When I was working on fraud cases I saw many instances of people being put into a serious (for them) cash flow crunch with stolen/unauthorized use of debit cards when their bank dragged their feet on the investigation, holding on to the account holder's funds in the meantime.

I'll stick with credit cards, thank you.

Perhaps there have been some changes since you were working on fraud cases?

I think that the last old fashioned debit card that I ever saw was in the early 1990's, although perhaps in your area they persisted longer. Indeed, those did not have much protection.

However in recent decades these have been replaced by Debit Mastercards at many (most? all?) banks, and the contract verbiage for these with respect to unauthorized purchases, is identical to that for Mastercards. It is most definitely against the law for your money to be taken for unauthorized purchases here.

 

[Spock]

It is part of the contract verbiage by which they are bound, that you go over and sign when you sign up for the card. I'm not going to look for it in my files, but it's there in black and white that you will be reimbursed within 24 hours and I think the communication direct from Mastercard that I quoted gets that point across.


Perhaps there have been some changes since you were working on fraud cases.

I think that the last old fashioned debit card that I ever saw was in the early 1990's, although perhaps in your area they persisted longer. Indeed, those did not have much protection.

However in recent decades we have Debit Mastercards and the contract verbiage for these with respect to unauthorized purchases, is identical to that for Mastercards. It is most definitely against the law for your money to be taken for unauthorized Debit Mastercard purchases here, and not returned for more than 24 hours after notification.

The difference is company policy (debit card contract that can change with each individual issuer) vs. law (credit card fraud limits).


It becomes a no brainer when comparing the cash coming straight out of your checking account with a debit card that you have to fight to get back. Its only returned after they complete their fraud investigation ("guilty until proven innocent")
vs. the $ don't leave my checking account until I pay the credit card bill... the transaction is out of their pocket while the dispute investigation is completed ("innocent until proven guilty").

 

[W2R]

Direct communication from Mastercard on this issue, with reference to Debit Mastercards (the only debit card issued by my bank, and almost every bank, or at least every bank I have patronized in the past 20+ years):

If your card is ever lost or stolen, it comes with Zero Liability Protection and Identity Theft Protection from Mastercard so you won't be responsible for unauthorized charges.

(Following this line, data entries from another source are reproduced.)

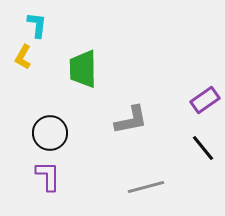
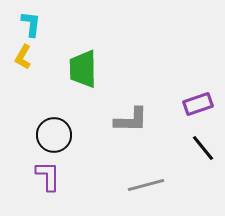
cyan L-shape: moved 6 px left, 1 px up
purple rectangle: moved 7 px left, 4 px down; rotated 16 degrees clockwise
gray L-shape: rotated 12 degrees clockwise
black circle: moved 4 px right, 2 px down
gray line: moved 2 px up
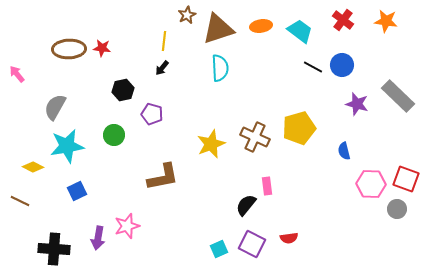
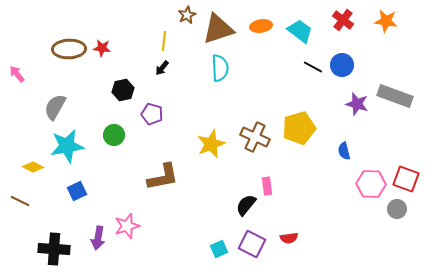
gray rectangle: moved 3 px left; rotated 24 degrees counterclockwise
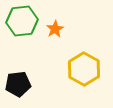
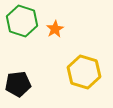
green hexagon: rotated 24 degrees clockwise
yellow hexagon: moved 3 px down; rotated 12 degrees counterclockwise
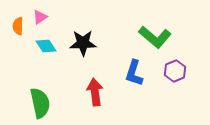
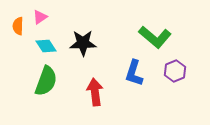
green semicircle: moved 6 px right, 22 px up; rotated 32 degrees clockwise
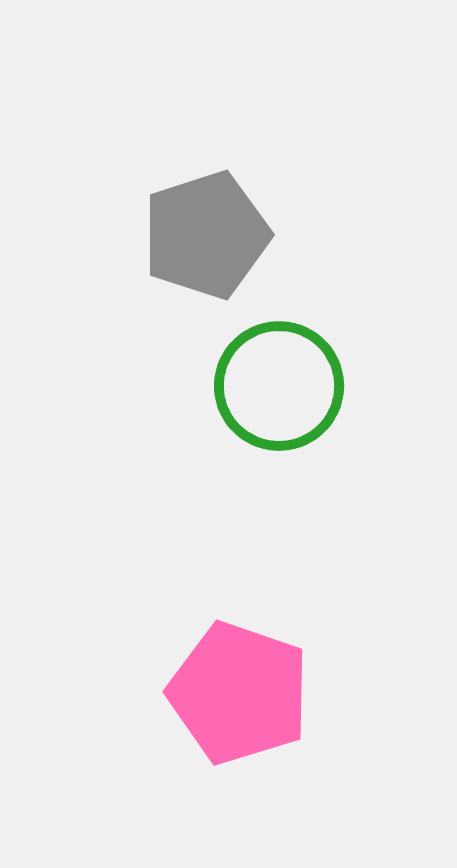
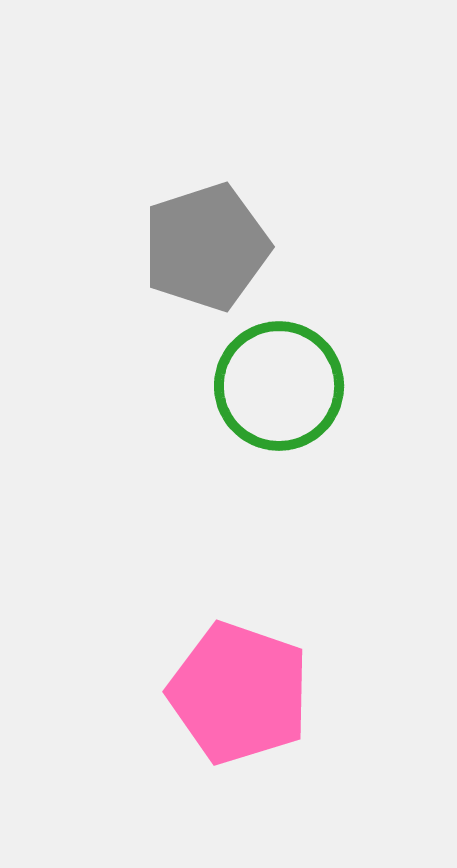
gray pentagon: moved 12 px down
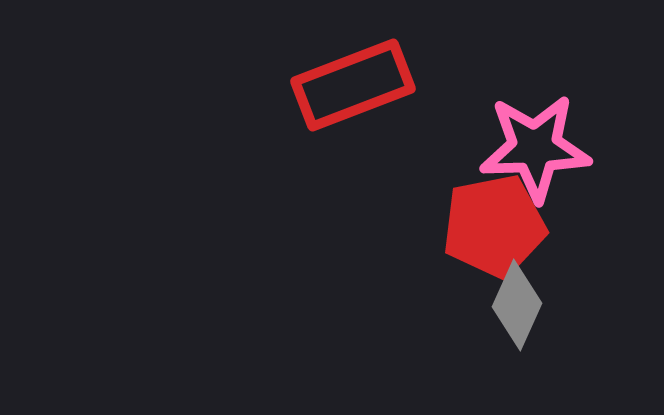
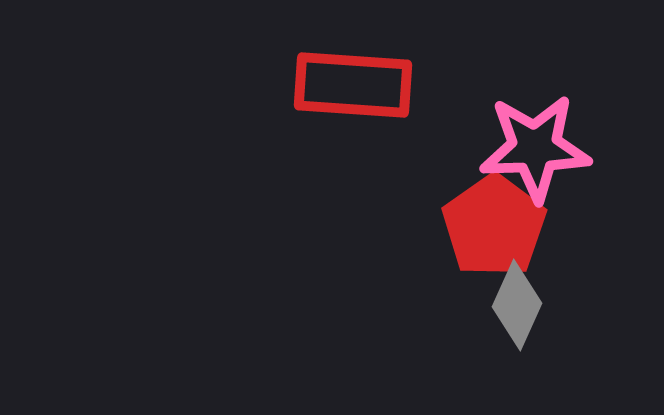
red rectangle: rotated 25 degrees clockwise
red pentagon: rotated 24 degrees counterclockwise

And in fact, when I had an unauthorized purchase on my Debit Mastercard back in 2000, I got every penny back in less than 24 hours, even though it took a month or so for the investigation to be completed.

The difference is company policy (debit card contract that can change with each individual issuer) vs. law (credit card fraud limits).

Right - - I remember hearing horror stories years ago about credit card owners having as much as $50 withheld from their reimbursement! Wow. That's pretty egregious, I agree. With the Debit Mastercard at my bank, they have to give every single penny back and they have to do that within 24 hours. It is most definitely against the law for your money to be taken from your bank account for unauthorized purchases here, once notification has been given.